Deze projecten zijn alleen waardevol in grote stedelijke gebieden en zijn moeilijk te leasen in andere gebieden. Dit kan leiden tot stopzetting en stagnatie van het kapitaal van de onderneming.
Ondertussen heeft het Ministerie van Bouw en Woningbouw de regelgeving opgesteld dat investeerders in sociale woningbouwprojecten recht hebben op 20% van het totale grondoppervlak binnen het project om te investeren in de bouw van commerciële bedrijfsfaciliteiten ter dekking van de investeringskosten. Dit zal bijdragen aan een verlaging van de verkoopprijs, huurprijs en aankoopprijs van sociale woningen en aan een verlaging van de kosten van beheer en exploitatie van sociale woningen na investering, zoals vastgelegd door de overheid.
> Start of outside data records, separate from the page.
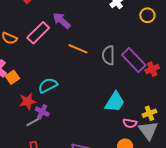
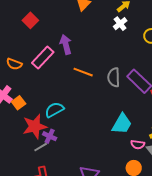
purple arrow: (62, 21) -> (66, 44), turned 36
red star: (28, 101) -> (35, 126), size x1.4

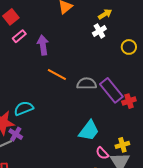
pink rectangle: (43, 57) -> (19, 36), moved, size x0.6
gray semicircle: (114, 77) -> (87, 84), turned 84
pink semicircle: (138, 145) -> (102, 153), turned 32

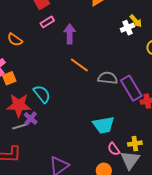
yellow arrow: (105, 14) -> (136, 21), moved, turned 72
cyan semicircle: (24, 108) -> (42, 94), turned 66
cyan trapezoid: (89, 131) -> (104, 125), turned 35

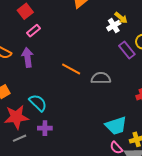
purple arrow: (70, 34) -> (28, 57), moved
purple rectangle: (131, 88) -> (127, 50), moved, size x0.7
purple cross: (31, 118) -> (45, 128), moved, turned -32
cyan trapezoid: (104, 125) -> (116, 126), moved

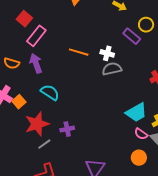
white cross: (114, 26) -> (107, 53), moved, turned -32
pink rectangle: (34, 31) -> (36, 36), size x1.5
orange line: (71, 69) -> (79, 52), moved
cyan semicircle: (38, 103) -> (50, 92), moved

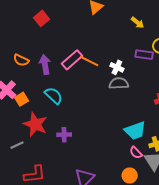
pink rectangle: (36, 36) -> (72, 60), moved
purple rectangle: (132, 36) -> (144, 55), turned -42
red star: (37, 124) -> (35, 124), turned 30
gray line: (44, 144) -> (17, 145), moved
Het Ministerie van Bouw benadrukte dat het bovengenoemde stimuleringsmechanisme al bijna 10 jaar op stabiele en effectieve wijze wordt geïmplementeerd door ministeries, lokale overheden en ondernemingen.
Op basis van bovenstaande realiteit stelt het ministerie voor om de regelgeving inzake stimuleringsmechanismen voor investeerders in sociale woningbouwprojecten aan te vullen. Investeerders in sociale woningbouwprojecten die geen gebruik maken van overheidsinvesteringskapitaal, hebben recht op een maximale winst van 10% van de totale bouwinvesteringskosten voor het sociale woningbouwgebied.
Tegelijkertijd is 20% van het totale woonoppervlak binnen het projectgebied geïnvesteerd in de bouw van technische infrastructuursystemen om te investeren in de bouw van bedrijfs-, commerciële en residentiële gebouwen.
De investeerder mag de bouwkosten van dit project apart in de prijs van de sociale woningbouw opnemen en geniet alle winsten uit deze dienstverlenende en commerciële bedrijfssector.
Bij investeringen in de bouw van commerciële woningen moet de investeerder grondgebruiksvergoedingen betalen voor het gebied waar commerciële woningen worden gebouwd, overeenkomstig de bepalingen van de wet op de grond.